Sunday, July 27, 2008

More on the High-End Offspring She's Producing


At his behest, Stryker's siblings tied and duct-taped him to a chair. They left his mouth free--again, at Stryker's bidding--so that he could call out and provide commentary and wit to passers by. Which he did.

He stayed there for about two hours, all tied up.

Now, back story: soon after Stryker's birth, one of the Matron's gay friends pulled her aside and queried: "Honey! You do know about Jeff Stryker? The biggest dick on the planet?"

Well, hold those horses! Zip that fly! The Matron did not! Never knew such a man existed. But now Stryker has a list of Jeff Stryker's 'adult' films in his baby book. Yes indeed. She's that kind of a mama. (But she thinks 'adult' is a misnomer. Try something more stupid)

Given his name's legacy and the hours he spent hog-tied, the Matron allowed herself one speckled bump of imagination into Stryker's future adult sex life. Then she fled, screaming, and poured some more chocolate milk and set out cookies.

Until she went back outside and found this:

The Matron is dialing a therapist.

Speaking of which -- and not that she's pimping her BLOG - but Friday's post is a thriller (if she doesn't say so herself).

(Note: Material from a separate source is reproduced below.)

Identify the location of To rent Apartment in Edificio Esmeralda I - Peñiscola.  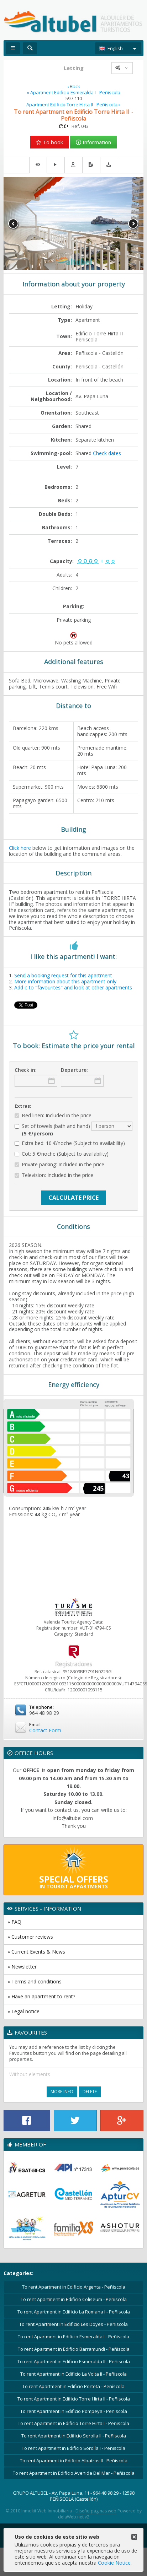
(73, 2336).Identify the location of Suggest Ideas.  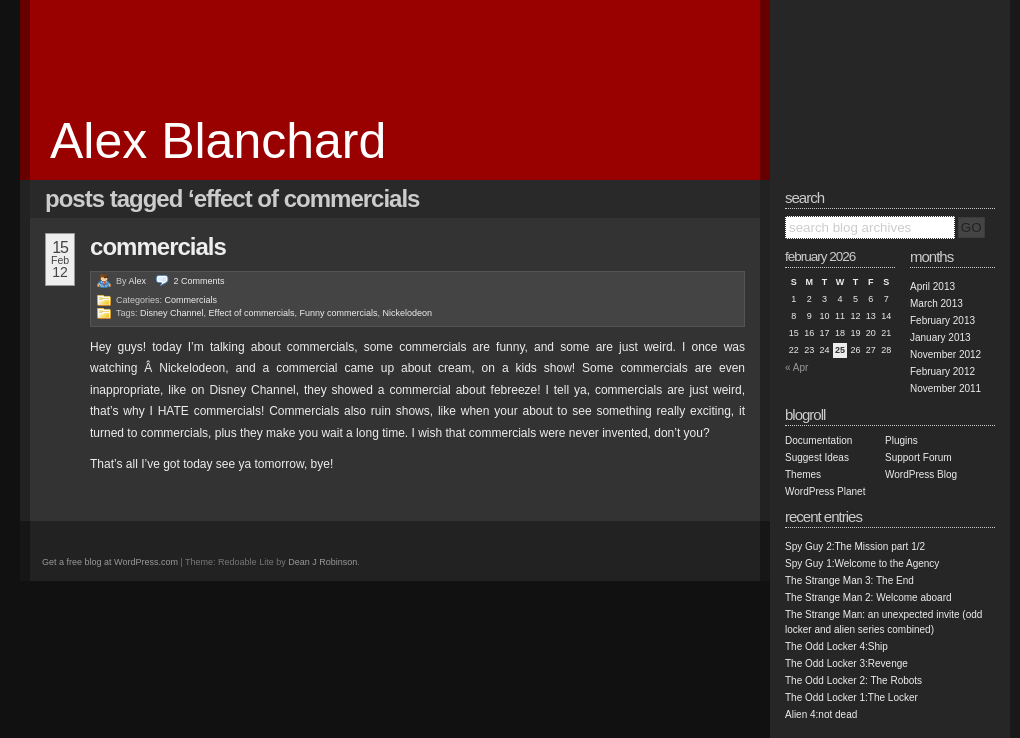
(817, 457).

The weekend brings fewer readers, but she is telling you: Friday is not only worth it but you don't want to miss it. Because there's a sequel.

13 comments:

smalltownme said...

You have interesting children. My older son started to replicate himself out of duct tape. We got a hand, and then he got bored...

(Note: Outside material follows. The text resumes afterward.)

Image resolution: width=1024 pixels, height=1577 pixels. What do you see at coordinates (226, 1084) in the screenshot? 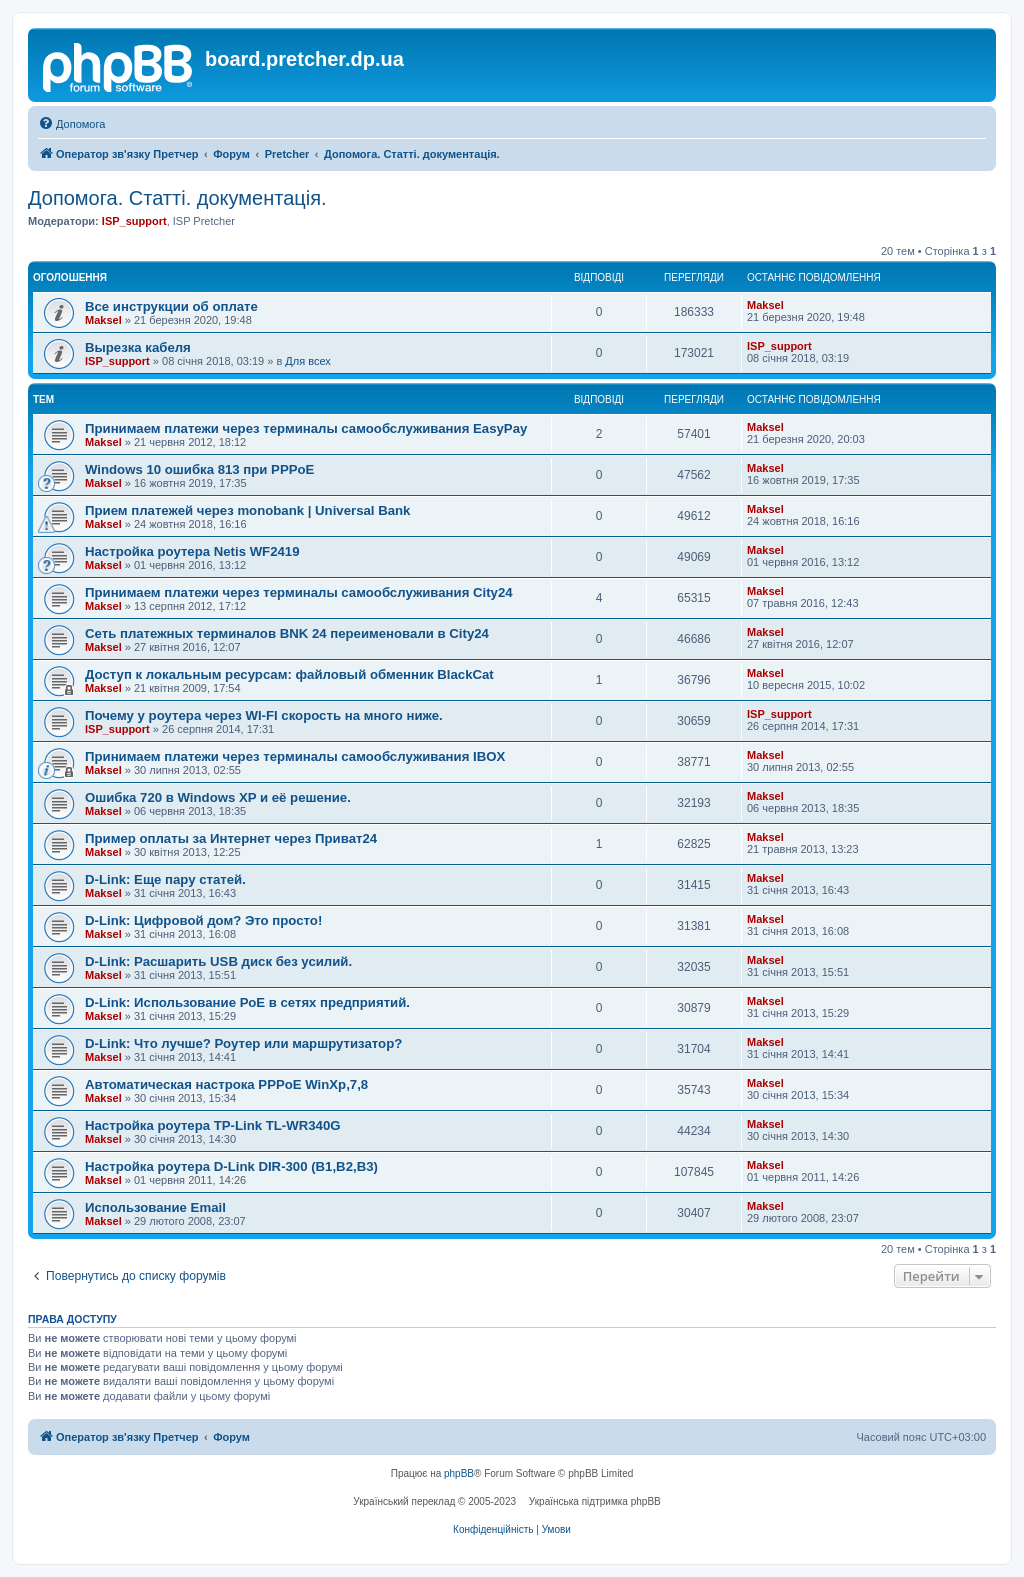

Jenn @ Juggling Life said...

Thanks for the visual reminder of the story I've been meaning to blog about Danger Boy and friend duct-taping Social Butterfly and friend to chairs. Did you know duct tape offers superior hair removal?

Mrs. G. said...

Did it hurt to remove the tape? See you on Friday.

Anonymous said...

Oh Stryker...you are the coolest kid EVER. And I know kids.

Roll on Friday Matron!

JCK said...

Friday sounds intriguing.

That Stryker is creative. I do shudder at the image of tape removal.

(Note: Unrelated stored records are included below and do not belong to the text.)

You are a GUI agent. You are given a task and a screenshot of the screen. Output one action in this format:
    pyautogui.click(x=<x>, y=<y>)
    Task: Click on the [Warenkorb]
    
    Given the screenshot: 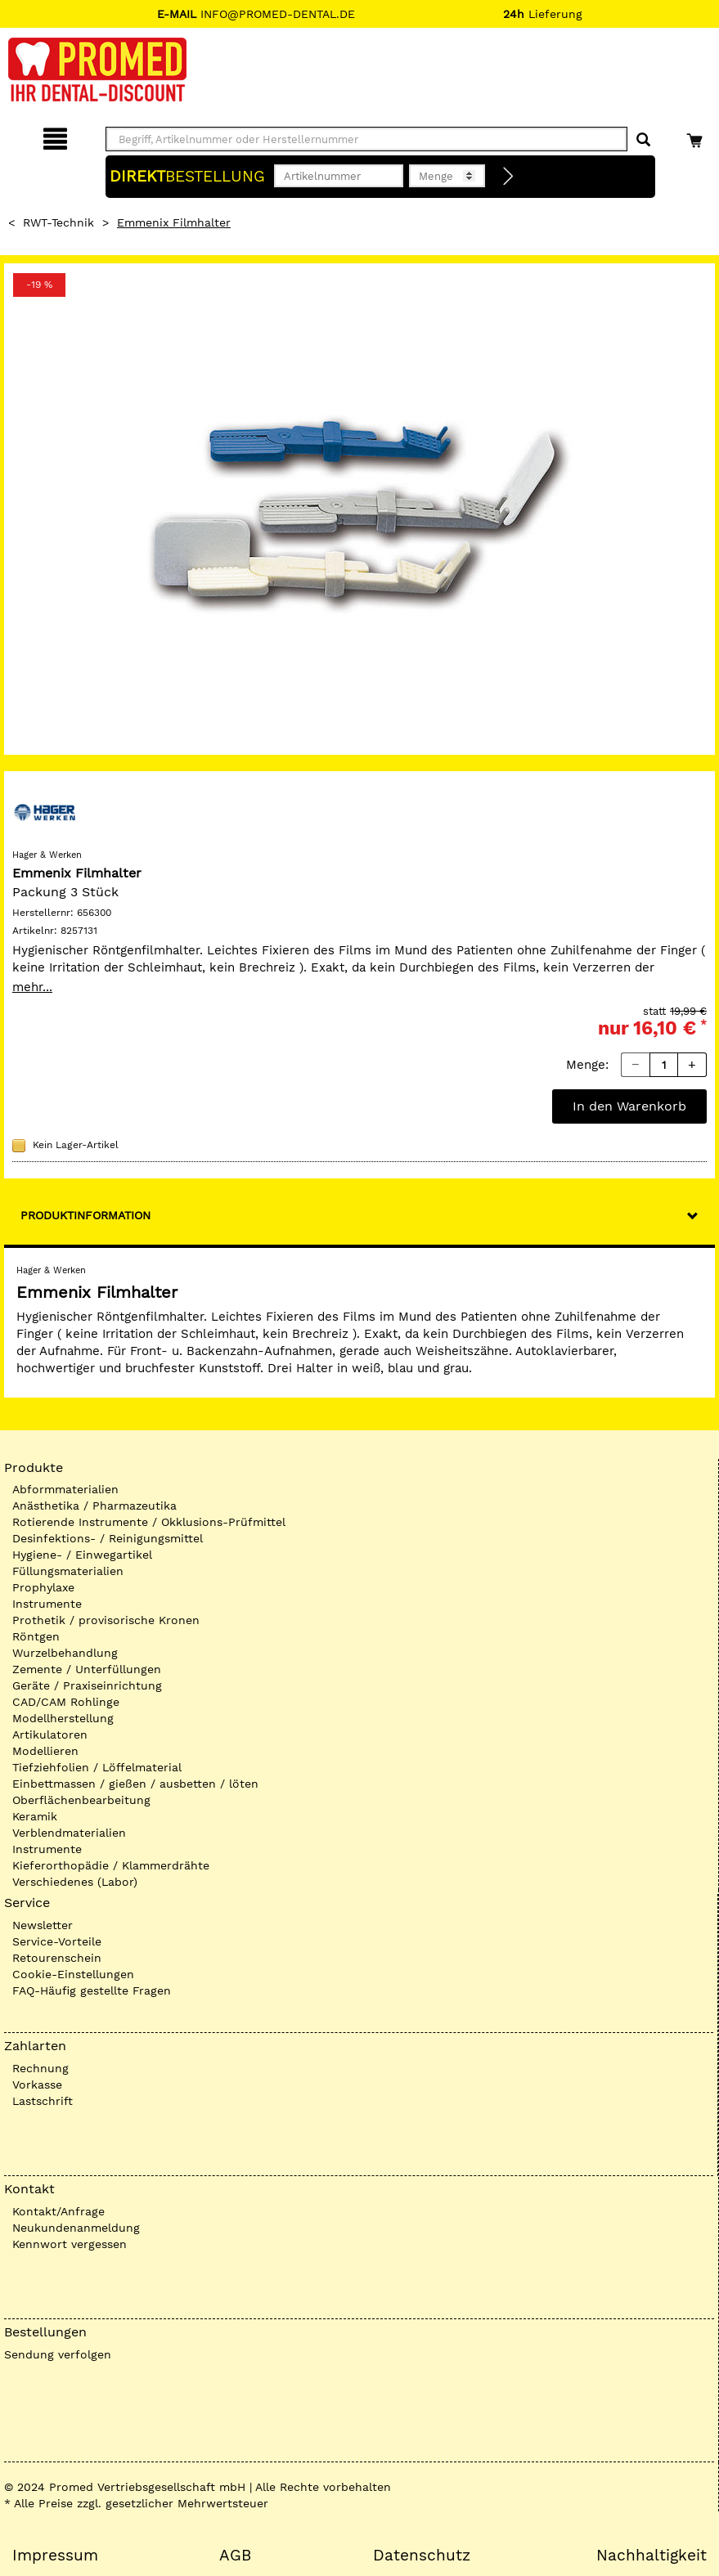 What is the action you would take?
    pyautogui.click(x=696, y=136)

Although...do you think if I duct taped my thighs I could rip the tape off and do a waxing?

Manager Mom said...

Oh... I am just laughing so hard right now. I think my son would be thrilled to do the same thing, but my neighbors already think I'm weird enough...

OK, Friday we have a date, then.

Lynda said...

You definitely have a unique child in Stryker. Keeps you wondering what's next!

Karen Jensen said...

A therapist for whom?

Anonymous said...

Oh my. I knew there was a reason I kept the duct tape locked away with all my Sharpie markers!

BTW, you are a winner of the "dreams contest," so drop by and claim your prize, my bloggy buddy.

Heather said...

Okay, I would want a video of the reactions of passers-by. Because I would find that quite funny too.

Perhaps I need therapy.

Liv said...

this reminds me of the time my neighbor's child decided he should be leashed to a tree out front and pretend to be a dog.

The Celestial Monochord said...

Hey! I am not gay. Either you're remembering wrong or embellishing for effect. However, my best/oldest friend at the time was indeed gay, which is how I knew about Jeff Stryker. Anyway, it's a good thing you had gave birth to your Stryker, because otherwise I might STILL be living in your guest room ...

Angie said...

My youngest daughter had a thing about wanting to be tied up for the longest time. My husband would always look at me and raise his eyebrows like, “what the hell are we in for?” If she ends up being a sex addict that is into bondage, I guess we’ll know the answer to that question.